Partly because it is taking 160-370 days, on average, to complete standard background investigations for a security clearance, depending on type of clearance, the GAO reported there was a backlog of approximately 232,000 applications as of June 2005. New opportunities for supply and services contracts provided by secure employees has caused an increase in clearance requests where the proportionate increase in top secret clearances (requiring more time and effort to process) have contributed to the long delays and heavy backlog. Other contributing factors that have created a kind of “perfect storm” for the backlog are lack of full reciprocity (acceptance of security clearances granted by another agency), a shortage of personnel to handle the required investigations and adjudications processes and dramatic increases of information covered by the security classification system that increases the number of government and contractor personnel who must obtain clearances. These circumstances prompted the GAO to designate DOD’s security clearance programs as a “high-risk” area as of Jaunuary 2005.

The Applications Process

DOD and the Office of Personnel Management (OPM) generally rely on a personnel security clearance process that includes five stages: pre-investigation, investigation, adjudication, appeals and reinvestigation. In the pre-investigation stage, if a government agency determines that a position requires federal employees or contractor personnel to have access to classified information, the agency or contractor must submit the individuals’ personnel security questionnaire (the “application”) for review by OPM.

During the investigation phase OPM or one of its contractors conducts an investigation of the employee using government-wide standards established under Executive Order 12968, set out in the Federal Register 40245 (Aug. 7, 1995). For initial and reinvestigations of confidential or secret clearances, investigations gather much of the required information electronically while for top secret clearances investigators must obtain additional information though time-consuming activities such as review of police and court records as well as background interviews. During the adjudication stage, relying on information in the investigative report, an adjudicator determines whether the applicant is eligible for access to classified information at the level requested. If the adjudicator determines the investigative report is “clean” (no potential security issues) they determine eligibility and forward the determination to the requesting agency. If the application has “issues” (e.g. information that might disqualify the individual such as foreign connections or drug/alcohol problems) it is sent to the Defense Office of Hearings and Appeals for DOD agencies or the OPM’s Investigative Services Suitability Adjudications Branch for non-DOD agencies where a legal sufficiency review takes place and a written Statement of Reasons (SOR) is issued to the application enumerating the reasons for denial.
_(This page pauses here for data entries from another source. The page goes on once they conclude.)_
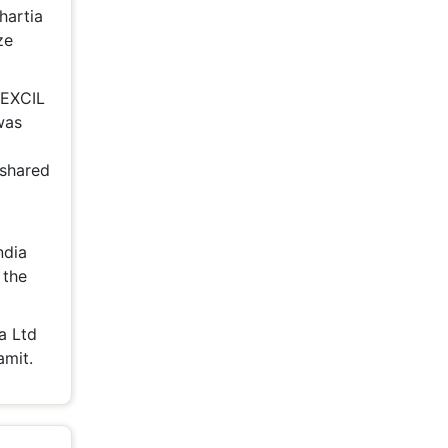
Bhartia
ze
MEXCIL
was
 shared
ndia
 the
a Ltd
amit.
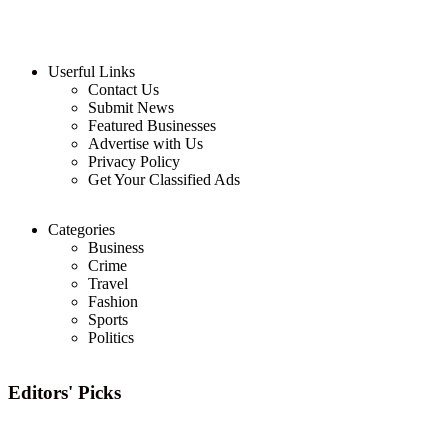
Userful Links
Contact Us
Submit News
Featured Businesses
Advertise with Us
Privacy Policy
Get Your Classified Ads
Categories
Business
Crime
Travel
Fashion
Sports
Politics
Editors' Picks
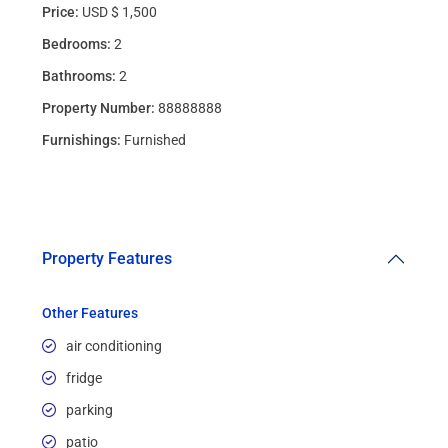
Price:
USD $ 1,500
Bedrooms:
2
Bathrooms:
2
Property Number:
88888888
Furnishings:
Furnished
Property Features
Other Features
air conditioning
fridge
parking
patio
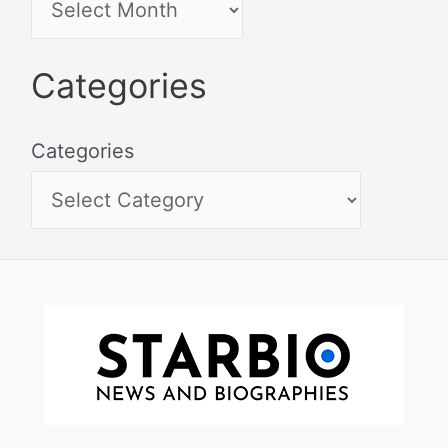
Categories
Categories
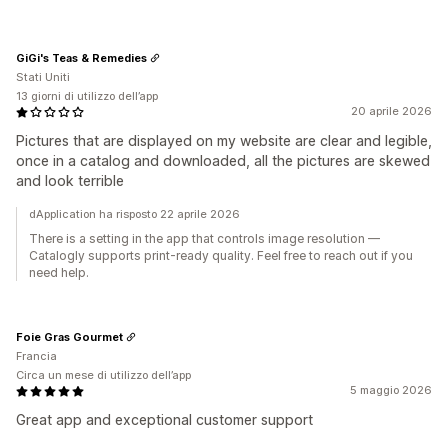
GiGi's Teas & Remedies
Stati Uniti
13 giorni di utilizzo dell’app
20 aprile 2026
Pictures that are displayed on my website are clear and legible,
once in a catalog and downloaded, all the pictures are skewed
and look terrible
dApplication ha risposto 22 aprile 2026
There is a setting in the app that controls image resolution —
Catalogly supports print-ready quality. Feel free to reach out if you
need help.
Foie Gras Gourmet
Francia
Circa un mese di utilizzo dell’app
5 maggio 2026
Great app and exceptional customer support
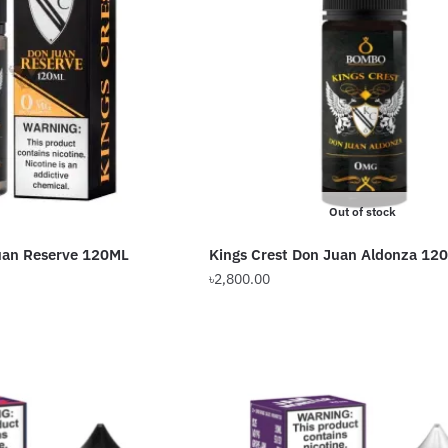
Out of stock
Juan Reserve 120ML
Kings Crest Don Juan Aldonza 12
৳
2,800.00
This
product
has
multiple
variants.
The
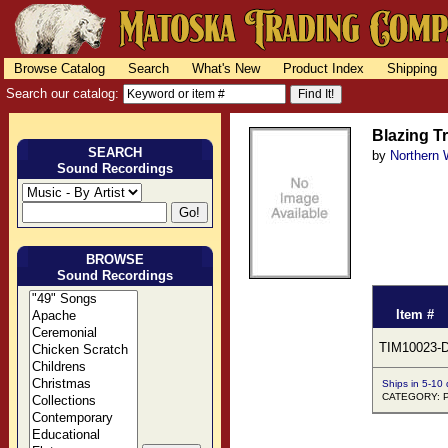
Browse Catalog
Search
What's New
Product Index
Shipping
Search our catalog:
Blazing Tr
SEARCH
by
Northern 
Sound Recordings
BROWSE
Sound Recordings
Item #
TIM10023-
Ships in 5-10
CATEGORY: 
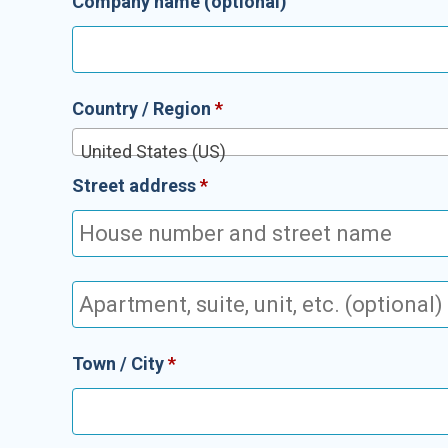
Company name
(optional)
Country / Region
*
United States (US)
Street address
*
Apartment,
suite,
unit,
Town / City
*
etc.
(optional)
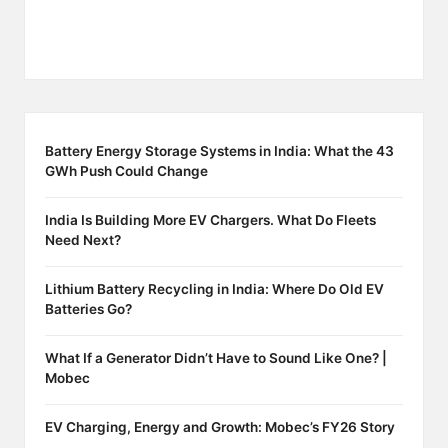
Battery Energy Storage Systems in India: What the 43
GWh Push Could Change
India Is Building More EV Chargers. What Do Fleets
Need Next?
Lithium Battery Recycling in India: Where Do Old EV
Batteries Go?
What If a Generator Didn’t Have to Sound Like One? |
Mobec
EV Charging, Energy and Growth: Mobec’s FY26 Story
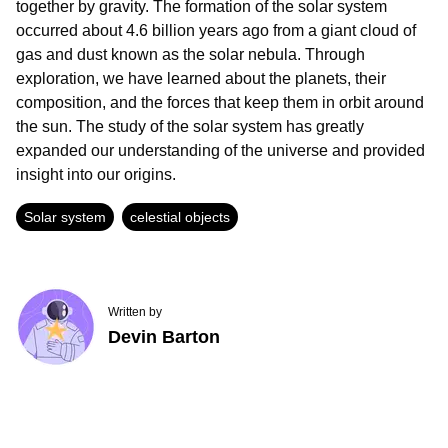
together by gravity. The formation of the solar system
occurred about 4.6 billion years ago from a giant cloud of
gas and dust known as the solar nebula. Through
exploration, we have learned about the planets, their
composition, and the forces that keep them in orbit around
the sun. The study of the solar system has greatly
expanded our understanding of the universe and provided
insight into our origins.
Solar system
celestial objects
Written by
Devin Barton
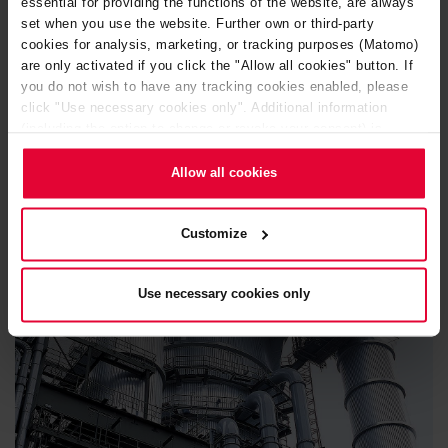
essential for providing the functions of the website, are always
set when you use the website. Further own or third-party
cookies for analysis, marketing, or tracking purposes (Matomo)
are only activated if you click the "Allow all cookies" button. If
OUR PRODUCTS ADAPT TO YOUR REQUIREMENTS
you do not wish to have any tracking cookies enabled, please
PRACTICAL APPLICATION
click "Use necessary cookies only". Additional information
(including the option to change or revoke your consent) is
EXAMPLES
available in our
Cookie Notice
(link in the website footer) and in
our
Privacy Policy
.
Allow all cookies
Customize
Use necessary cookies only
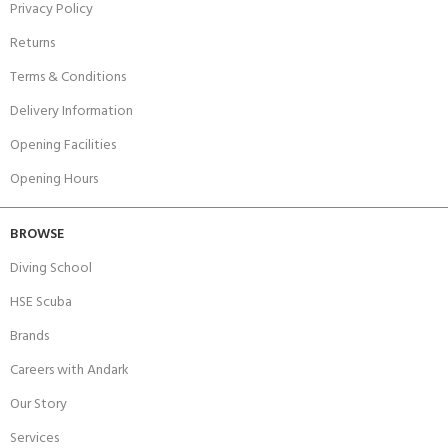
Privacy Policy
Returns
Terms & Conditions
Delivery Information
Opening Facilities
Opening Hours
BROWSE
Diving School
HSE Scuba
Brands
Careers with Andark
Our Story
Services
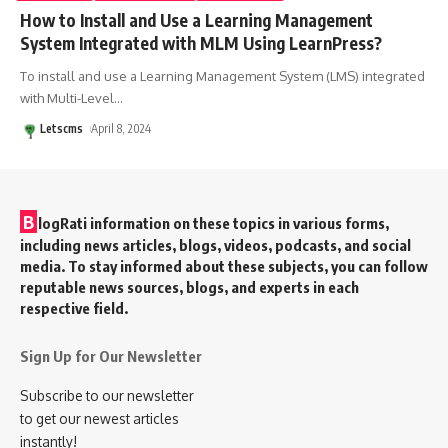
How to Install and Use a Learning Management
System Integrated with MLM Using LearnPress?
To install and use a Learning Management System (LMS) integrated
with Multi-Level
…
Letscms
April 8, 2024
B
logRati information on these topics in various forms,
including news articles, blogs, videos, podcasts, and social
media. To stay informed about these subjects, you can follow
reputable news sources, blogs, and experts in each
respective field.
Sign Up for Our Newsletter
Subscribe to our newsletter
to get our newest articles
instantly!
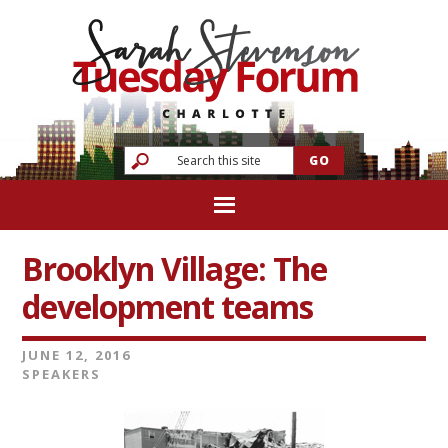
Brooklyn Village: The
development teams
JUNE 12, 2016
SPEAKERS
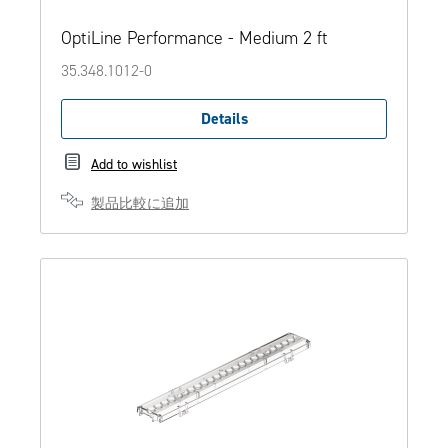
OptiLine Performance - Medium 2 ft
35.348.1012-0
Details
Add to wishlist
製品比較に追加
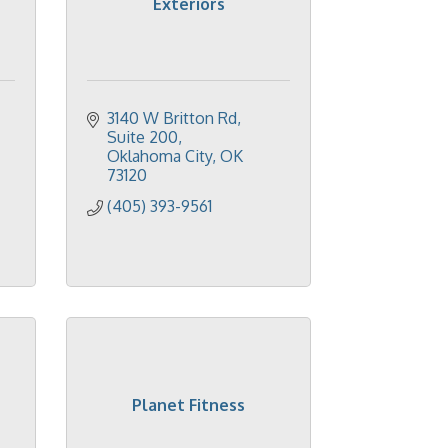
Exteriors
3140 W Britton Rd, 
Suite 200
Oklahoma City
OK
73120
(405) 393-9561
Planet Fitness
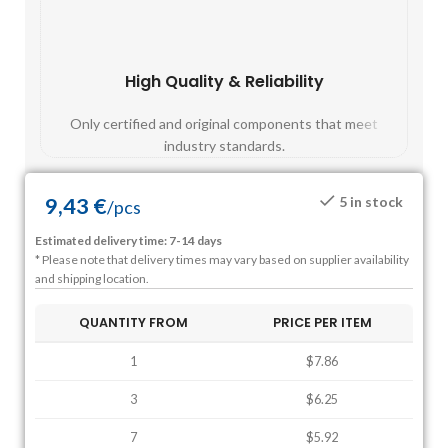
High Quality & Reliability
Fast
Only certified and original components that meet
Mos
industry standards.
9,43
€
5 in stock
/
pcs
Estimated delivery time: 7-14 days
* Please note that delivery times may vary based on supplier availability
and shipping location.
QUANTITY FROM
PRICE PER ITEM
1
$7.86
3
$6.25
7
$5.92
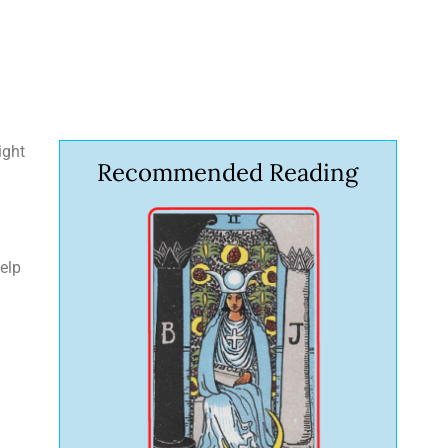
ight
Recommended Reading
help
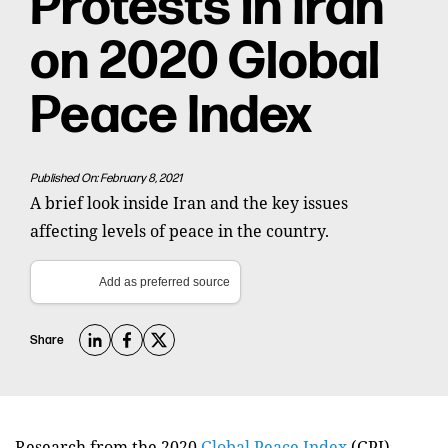
Protests in Iran
on 2020 Global
Peace Index
Published On: February 8, 2021
A brief look inside Iran and the key issues
affecting levels of peace in the country.
Add as preferred source
Share
Research from the 2020
Global Peace Index
(GPI)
The applicant then has 20 days to respond where the appeals stage begins if they choose to appeal. Finally in the reinvestigations stage the agencies maintain security clearance records for cleared personnel and track expiration dates and conducts reinvestigations according to applicable instructions.

Efforts to Speed Up the Processing

Since the January 2005 “high risk” designation there have been many steps taken to clear up the backlog. Congress mandated that starting December 2006 (1) each authorized adjudicative agency must make a determination on at least 80 percent of applications within an average of 120 days (90 days to complete investigations and 30 days to complete adjudication) and (2) all security clearance background investigations and determinations completed by an authorized agency must be accepted by all other agencies. OPM has stated it will take on a limited role of centralizing certain security clearance functions where it said it will hire an additional 400 employees and contractors to conduct investigations and the Defense Security Service (DSS) stated it would transfer 1,600 of its employees to OPM. Finally, the Office of Management and Budget announced it is taking several steps to improve not only the quantity but also quality of investigations and that it would issue interim clearances under certain circumstances to reduce the impact of the backlog but this step has had limited benefits because agencies need not accept interim clearances when requesting bids and proposals.

Current Situation

In spite of actions to reduce the backlog, DOD had to take two actions that brought the security clearance applications to a standstill. First, on April 6. 2006 DSS notified contractors that because of funding constraints and high number of investigations designated as “priority” it would no longer process contractor requests for priority handling of security clearance applications. Second, April 25, DSS stopped processing all security clearances for government contractors due to an “overwhelming” volume of requests and funding constraints. Following an uproar from industry and the House, DSS announced on May 16, 2006 it had found some additional funding that would enable it to restart processing initial secret requests but that it would not process initial requests for top secret clearances and requests for period reinvestigations until it found more funding. In addition, the 2006 defense authorization bill has provided that there will be a restriction of revoking expired contractor security clearances for the rest of 2006. In spite of this, the authors conclude there is no significant improvement in processing security clearance applications in the current period. In fact, a recent FAR interim rule requiring additional background checks be made to obtain identification badges necessary for contractor personnel to enter certain government facilities and have access to federal information technology systems (see Fed. Reg. 211, Jan. 3, 2006) will exacerbate the backlog problem.

Outlook on Industry

The delays in processing security clearance applications have serious consequences for contractors. Delays can result in increased costs for performing classified contracts, problems retaining the best personnel, delays in performance, negative past performance ratings, underutilization of labor who are waiting months for their clearances and having discouraged employees seek other employment opportunities. The backlog does not appear to by improving any time soon since The clearance backlog has had a major impact on contractors’ ability to attract and retain qualified personnel where contractors attempt to recruit away competitors’ employees with security clearances. To attract cleared personnel in this highly competitive environment contractors often need to engage in aggressive tactics to attract and retain employees (e.g. bonuses of $10,000). DCAA has recently addressed this issue in a memo to its auditors stating under certain contracts, if a contractor needs to use reasonable bonuses and other incentives they are usually allowable.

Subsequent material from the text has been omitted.